We’re trying a new thing as a family this summer — vowing not to murder each other.
It’s an annual thing, something I heard in a podcast, or read somewhere — I don’t know, it’s a minor miracle it stayed in my brain at all, ok, leave me alone.
It’s about a little vocabulary change and redirecting your perspective.
So instead of saying ‘We have to...” we’re all trying to change it to “We get to....”
When our prebooked taxi didn’t turn up recently, and the impatience and the ‘for feck’s sakes’ started, we did the “We get to...” script.
“We get to be together in the sun, with no school or work to worry about.”
“We get to play thumbs wars with each other.”
“We get to eat ice cream while we wait.”
I used it myself recently, when we were trying to get to the Cork V Dublin hurling semi-finals in Croke Park.
“It’s such a lovely thing to do as a family, isn’t it,” I say, as five of us hover over two laptops, phones, and some carrier pigeons in the minutes leading up to Ticketmaster releasing the tickets.
It’s the 16-year-old who secures four seats altogether as I try mashing my fists into the keyboard in panic as the little blips turn from green to red.
“Oh no!” I say as he confirms the purchase. “That’s one short. Don’t worry, I’ll stay at home. Ye go.”
I Revolut him the cash feeling magnanimous and martyr-ish, while thinking of a full Saturday with a guilt-free free gaff.
Already picking out my elasticated pants, I send him the €240. In the stampede online, I forgot it was real money, but as I’m trying to not buy any new clothes for 2025, I’ll take my dopamine kicks where I can find them.
“No, these are for ye. The lads have my ticket,” says the teenager. “We’re going on the bus.”
On one hand, he’s doing what we’ve reared him to do. He’s independent, organised, and prefers the company of his peers.
On the other hand, instead of a lie-in, the papers, five croissants, and coffee, my Saturday is now looking like hangsangers, traffic, and the torment of parking in Dublin.
But my training kicks in.
“We get to spend the day together in Dublin!” Not an utterance you’re likely to hear too often out of the gob of a Cork woman but there you go.
We vow to hit the road early and it works a treat. We’re up in no time, into the park and ride by 10am.
“We get to ride the Luas!” I say enthusiastically, as two huge dudes that look like oak trees with heads and stab vests check our tickets.
We make a day of it. We go to Dream Point in the Docklands, we have a brilliant bashy balloon fight, take pictures of ourselves in an upside down house, and write UP CORK in big letters in the glow art corridor.
Oh, and we get to swim in a giant ball pit, and it’s such a laugh.
Then we walk to O’Connell Street and watch the marchers, protesting the State’s housing policies.
“When housing rights are under attack,” a loudspeaker booms and the crowds chant back: “Stand up, fight back!” We get to be grateful for a roof over our heads.

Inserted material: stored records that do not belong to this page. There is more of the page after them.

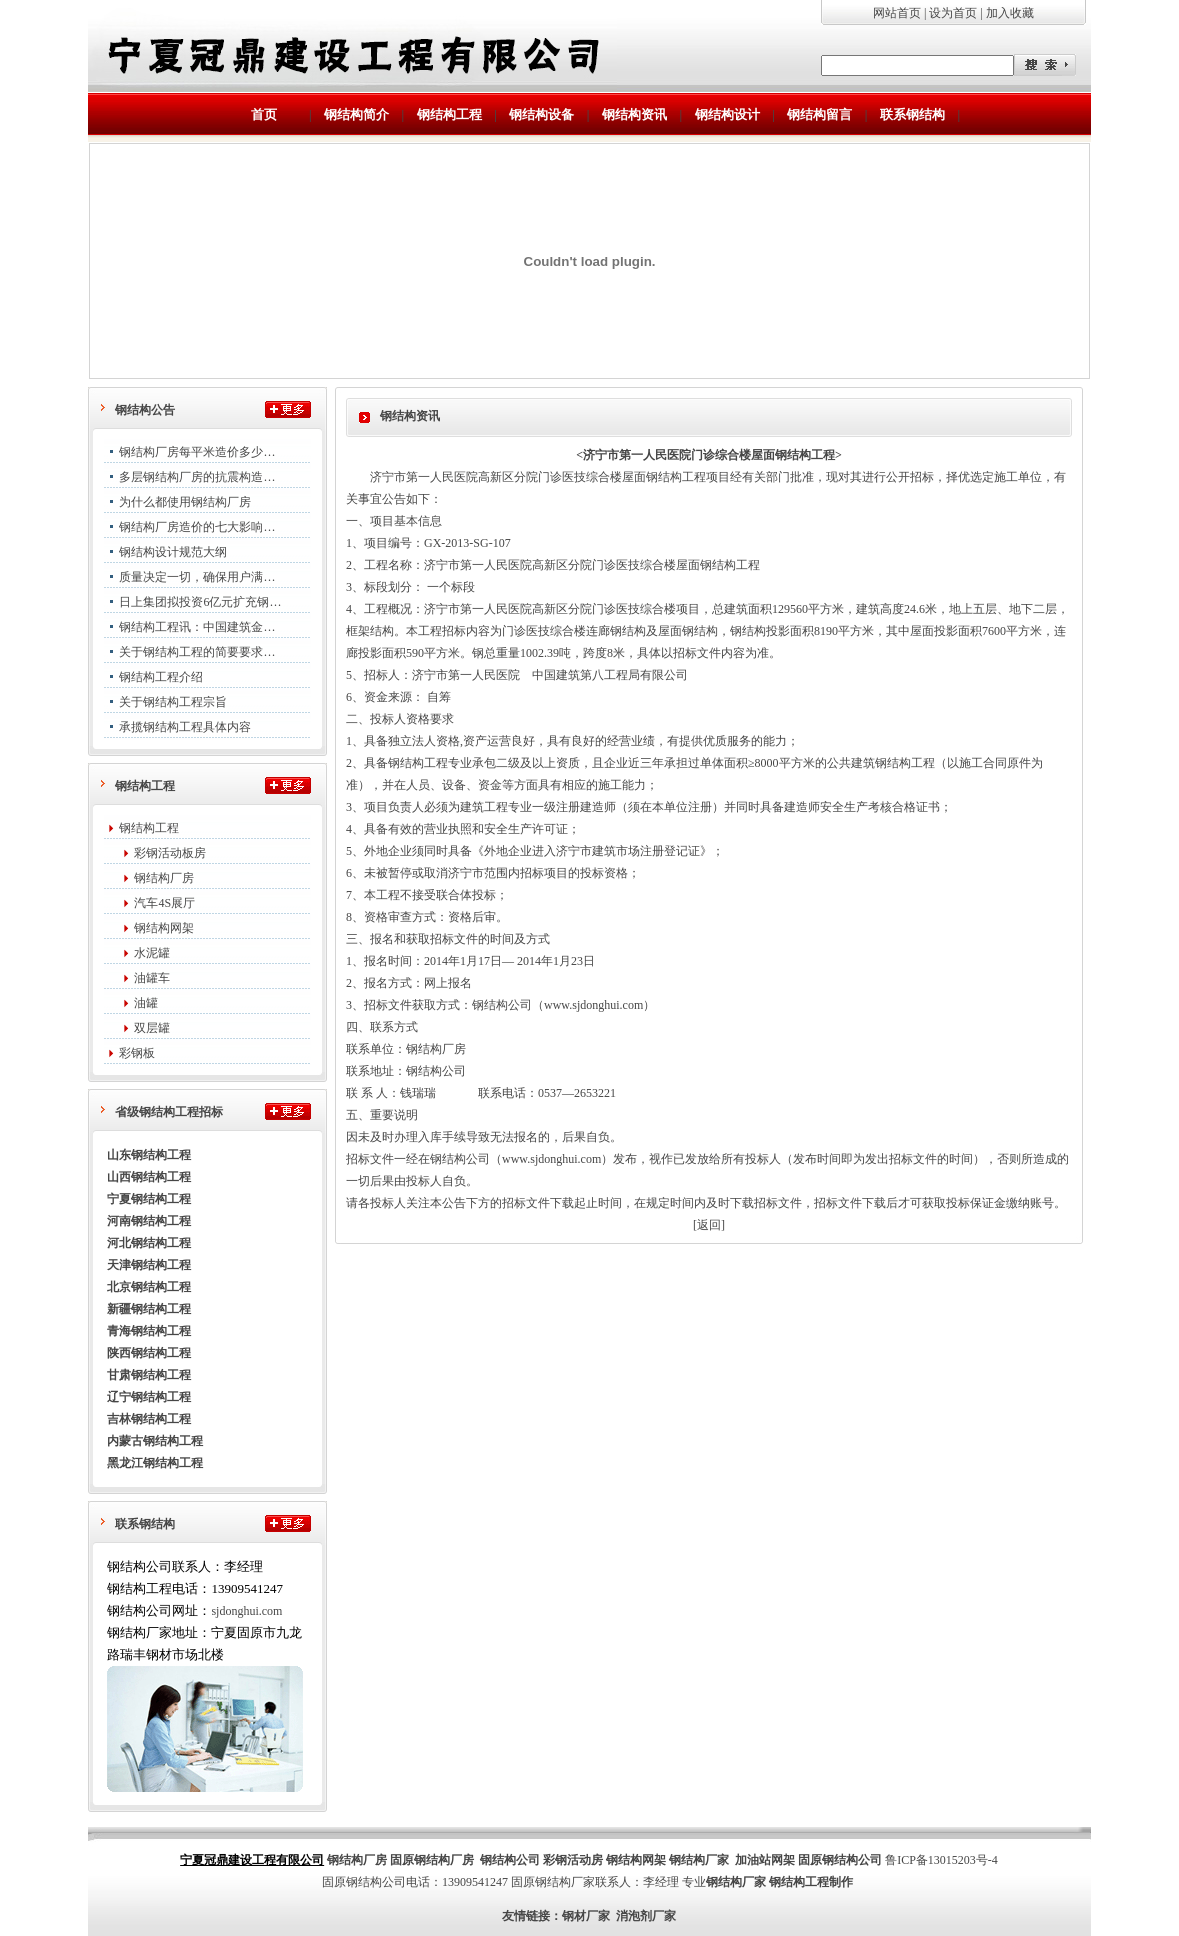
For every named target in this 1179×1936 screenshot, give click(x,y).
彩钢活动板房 (170, 853)
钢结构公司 (510, 1860)
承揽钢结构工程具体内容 (185, 727)
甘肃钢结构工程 (149, 1375)
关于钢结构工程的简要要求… (197, 652)
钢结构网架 (164, 928)
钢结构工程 (149, 828)
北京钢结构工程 (149, 1287)
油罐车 (152, 978)
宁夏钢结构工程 (149, 1199)
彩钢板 (137, 1053)
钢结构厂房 (164, 878)
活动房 (585, 1860)
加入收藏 (1010, 13)
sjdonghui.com (246, 1611)
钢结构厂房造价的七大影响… (197, 527)
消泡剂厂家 (646, 1916)
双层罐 (152, 1028)
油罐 (146, 1003)
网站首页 (897, 13)
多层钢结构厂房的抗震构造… (197, 477)
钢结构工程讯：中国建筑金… (197, 627)
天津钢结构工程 (149, 1265)
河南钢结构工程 (149, 1221)
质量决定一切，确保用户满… (197, 577)
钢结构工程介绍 (161, 677)
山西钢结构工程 (149, 1177)
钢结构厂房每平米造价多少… (197, 452)
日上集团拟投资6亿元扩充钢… (200, 602)
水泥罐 (152, 953)
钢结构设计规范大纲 (173, 552)
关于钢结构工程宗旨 (173, 702)
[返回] (709, 1225)
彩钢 (555, 1860)
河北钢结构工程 (149, 1243)
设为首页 (953, 13)
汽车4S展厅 (164, 903)
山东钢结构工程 (149, 1155)
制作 (841, 1882)
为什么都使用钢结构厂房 (185, 502)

We check out Foot Locker and the big Easons, and we wave into the portal. Then we get to join the sea of red and white as we make our way to Croke Park. We join in the chants of our own tribes,
Oh to, oh to be, oh to be a REBEL. We meet friends, and share photos in the family WhatsApp of our progress towards the Davin Stand.
And then I get to see the 10-year old’s face explode with joy at every point, and I get to hug him and thump his back. We jump and roar for every CÚL that lights up the stadium.
Afterwards we float on the atmosphere and the bonhomie and we end up in the city centre again, and get to have dinner in the coolest place ever.
Like it’s ridiculously cool. If it were a person, it would pee icecubes while quoting Fran Lebowitz. There’s a live DJ, the staff look like they’ve been scouted from a music video, and the pizza oven has an EU award. If I’d known, I might have panicked about my look.
But hey, we’re in Cork jerseys — and we four sweaty, sneakered boggers slow-moed into that hip restaurant like Warren Beatty boarding a yacht. We get to make absolute piggies of ourselves in Little Pyg, reliving every point with sauce-covered fingers and zero shame.
Later as the boys are settling in in the back of the car, the 10-year-old says sleepily: “I think that was one of the best days of my life.”
And I got to be there for it. And we get to play to Tipperary in the finals next Saturday. We likely won’t score tickets, but we’ll watch it together wherever we are. HON THE REBELS.